Meghan Markle’s £130,000 Tour Sparks William Harry Reconciliation Questions
Meghan Markle’s Australia tour has revived william harry reconciliation questions after palace courtiers were left outraged by the couple’s paid appearances and a new fashion-commerce tie-in. The criticism centered on claims that Meghan and Prince Harry were cashing in while presenting the visit as a royal tour two weeks ago.
Meghan Markle’s £130,000 Fee
Meghan spoke at a women’s retreat and earned an estimated £130,000, while Harry spoke at a mental-health summit. Aides later insisted Harry did not receive a fee for that summit, but the tour still drew scrutiny because paid speaking engagements were part of the trip’s structure.
The couple had been denied the option of being “half in, half out” at the Sandringham Summit in January 2020. That decision sits behind the current criticism: the Australia trip looked highly royal while also including commercial appearances that palace courtiers viewed as incompatible with the arrangement they sought.
AI Fashion Portal
Hours after Meghan met cancer sufferers and served food to homeless women, it was revealed that she was “merching” the clothes she wore through a new AI celebrity fashion portal. The portal included her £660 Karen Gee dress, her £575 Real Fine Studio earrings and her Christian Dior shoes.

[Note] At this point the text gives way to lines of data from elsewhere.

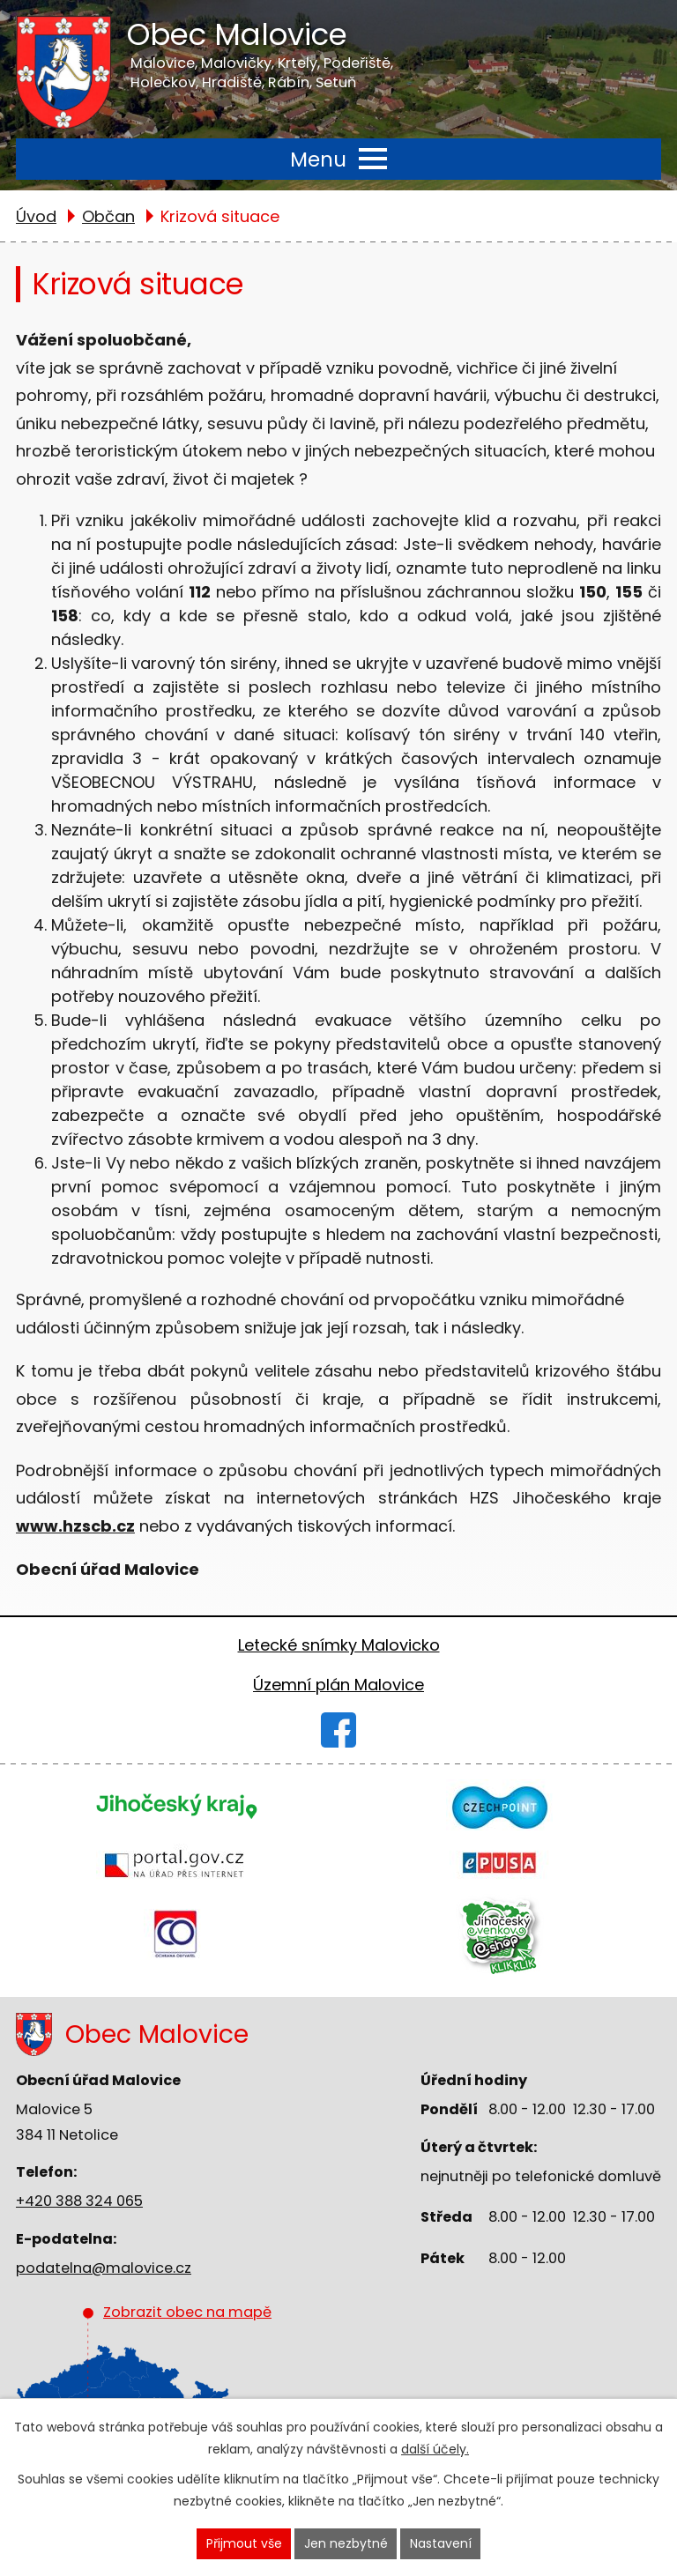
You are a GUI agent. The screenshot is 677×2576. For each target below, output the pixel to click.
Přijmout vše (244, 2543)
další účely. (435, 2449)
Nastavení (441, 2543)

Every time someone buys an item from the portal, the site gets a 10-25% cut, and Meghan receives half of that cut from each sale. Meghan also changed clothes many times during the trip and appeared as a guest judge on MasterChef Australia, adding to the sense among some courtiers that the visit was being used to build a commercial profile.
Palace Courtiers React
The reaction inside palace circles was blunt. One source description quoted in the material said: “The couple left some palace courtiers ‘outraged’ with their Australia tour, with some accusing them of cashing in.”
Emily Andrews and Tom Bower were among the named voices in the broader discussion, but the core dispute is now fixed by the facts of the trip itself: paid appearances, a fashion-linked sales portal and an image that, to some courtiers, looked like the return of a royal role without the limits that came with January 2020. That is the line now being judged, not by the couple, but by the palace response it triggered.